Ron Harrison, technical services director for Orkin Pest Control, said that bed bugs are very common and are found in one out of every hundred hotel rooms. He said they may be found in dorm rooms as well.

“I don’t think there’s a college campus in the U.S. that hasn’t been exposed to beg bugs,” said Harrison. “Athletes and others who travel tend to track them into dorms.”

However, Rod Colas, associate director for the Office of Residential Life and Housing, said that NSU dorms haven’t had any issues with bed bugs. Colas said that bed bugs are not naturally present in dorms and that they usually appear when students bring something into the room, like a couch.

“Our mattresses are anti-bacterial and have latex in them,” said Colas. “They are impervious to bed bugs. They can’t even live in them. A lot of schools have been using these mattresses.”

Colas said that NSU dorms are inspected regularly. He said dorms go through a health and safety inspection every October and any issues found must be addressed within 24 hours.

“We talk to them [students] in terms of making sure they keep their rooms clean,” Colas said. “Resident assistants go over the rules and regulations with them.”

Colas said that resident assistants rely on students to inform them of bed bugs. If a student reports bed bugs, pest control is hired and resident assistants make sure that students wash their clothes and linens in the room.

“It can spread very rapidly so we have to stay on top of those things,” Colas said. “Our staff follows up with that particular student.”

Harrison said that good hygiene helps ward off bed bugs.

“The more cluttered your room is, the harder they are to find,” he said. “Often, they’re in the headboard of the bed or the box spring.”

Harrison said that students should inspect their suitcases and the places where they sleep if they are spending the night outside of their dorm. They should also make sure that others who visit their dorms and bring suitcases don’t carry bed bugs with them.

Harrison said that although students living in dorms do not have to worry about bed bugs, they should be aware of them and avoid habits that would attract them.

According to Harrison, a sign of bed bugs is a black ink-like stain on bed sheets. This stain is the bed bugs’ fecal matter.

He also recommends that students use mattress encasements and place plastic encasements, called climbups, near bed posts. Bed bugs can crawl into the climbups, but cannot get out and die.

According to Harrison, adult bed bugs are the size of apple seeds while the babies are much smaller. They are nocturnal and feed on blood. He said that bed bugs do not spread disease, but that the bites might become irritated and infected if the person scratches them.

“Most people do not feel the bite at all,” Harrison said. “Even if you’re awake, there’s only a 10 percent chance that you’ll feel it.”

Harrison said that professionals use both chemical and non-chemical methods to eradicate bed bugs. Some non-chemical methods include heating, freezing or steaming the bed bugs. They also use dry ice because the carbon dioxide released by the dry ice is poisonous to the bugs. If a toxic method is used, it will be one that is least toxic to people, kills the bugs quickly and lasts a long time.

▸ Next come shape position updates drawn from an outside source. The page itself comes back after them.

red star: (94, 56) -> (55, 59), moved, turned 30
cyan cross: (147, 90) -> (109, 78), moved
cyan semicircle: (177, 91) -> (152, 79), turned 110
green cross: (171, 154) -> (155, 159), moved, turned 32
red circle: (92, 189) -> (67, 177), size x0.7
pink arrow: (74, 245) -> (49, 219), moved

“If the professional does a good job, then the chances are very, very low that they will return unless you are frequenting a hotel that has bed bugs,” Harrison said. “If the service is done properly then that population should be eradicated.”

Rajiv Radhakishun, freshman business major who lives in the Commons Residence Hall, said that he has never had trouble with bed bugs, but that he would get a new mattress if he ever did.

“I’m concerned now,” he said. “I’m going to search my bed for bed bugs.”